After the leadership training we began the program in Costa Rica. I acted as an assistant program leader for this program and I had the responsibility of planning meetings, planning events, money management, food management, keeping the pulse of the team, and acting as a liaison between the volunteers and program leaders. In addition, we taught at least three times a week at four different public schools in Guanacaste, Costa Rica for elementary school students.
What I learned: I learned that people from extremely different walks in life could break down strong barriers through honesty and open communication and form true friendships. I learned that patience and love are two of the most important qualities to give to children and students; and just people in general. I did not expect to learn so much from the children and feel so inspired by their way of life.

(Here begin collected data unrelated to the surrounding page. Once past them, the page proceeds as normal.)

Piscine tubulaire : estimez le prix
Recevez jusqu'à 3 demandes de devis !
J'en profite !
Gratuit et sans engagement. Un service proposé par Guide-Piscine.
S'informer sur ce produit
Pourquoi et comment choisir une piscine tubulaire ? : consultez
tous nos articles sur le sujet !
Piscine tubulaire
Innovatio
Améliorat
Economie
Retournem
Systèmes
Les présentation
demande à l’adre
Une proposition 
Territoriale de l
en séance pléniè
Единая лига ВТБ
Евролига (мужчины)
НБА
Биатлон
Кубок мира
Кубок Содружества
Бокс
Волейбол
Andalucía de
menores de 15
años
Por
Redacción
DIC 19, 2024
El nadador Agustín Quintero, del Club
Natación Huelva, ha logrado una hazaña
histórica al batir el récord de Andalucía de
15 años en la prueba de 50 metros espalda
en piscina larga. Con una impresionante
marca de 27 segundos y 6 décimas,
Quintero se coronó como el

What I hoped to contribute: I wanted to make sure that I did not enter into a culture that I knew nothing about and try to teach children based on Western values. I wanted to make sure that I could learn a bit about the culture in which I was teaching, and teach the students in a way that would ring true to them and would truly make an impact on their lives and the public schools in general.
How I learned of this opportunity: Darlene Biddy ’10 came into my Spanish class one day to recruit volunteers for this program. She gave a three-minute description of Global Learning. I became very interested in this program and ended up emailing her after class to seek more information. Eventually I decided to apply for this program and use my Community Scholar Stipend to fund my travels.

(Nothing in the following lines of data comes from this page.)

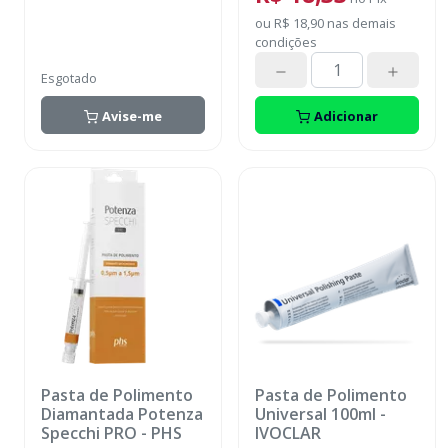
acabamento
ou
R$ 18,90
nas demais
condições
Esgotado
Avise-me
Adicionar
Pasta de Polimento
Pasta de Polimento
Diamantada Potenza
Universal 100ml
-
Specchi PRO
-
PHS
IVOCLAR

Most surprising: I never thought that I would feel so close to everybody that I worked with. I ended up leaving feeling like I had a family. I also learned so much from the children that I was working with. Their kindness, patience, innocence, and open-mindedness inspired the way that I want to live my life. I was very surprised by the amount of independence their parents gave them, and how responsible the students became at such a young age.
How it changed my course of study: It is clear to me that I want to keep traveling and putting myself in situations that are outside of my comfort zone. I also want to immerse myself in different cultures and ways of living both inside and outside of the United States so that I continuously foster an open and curious mind about the many different cultures in the world. I believe that the way to help people is based on a multicultural practice rather than monocultural one.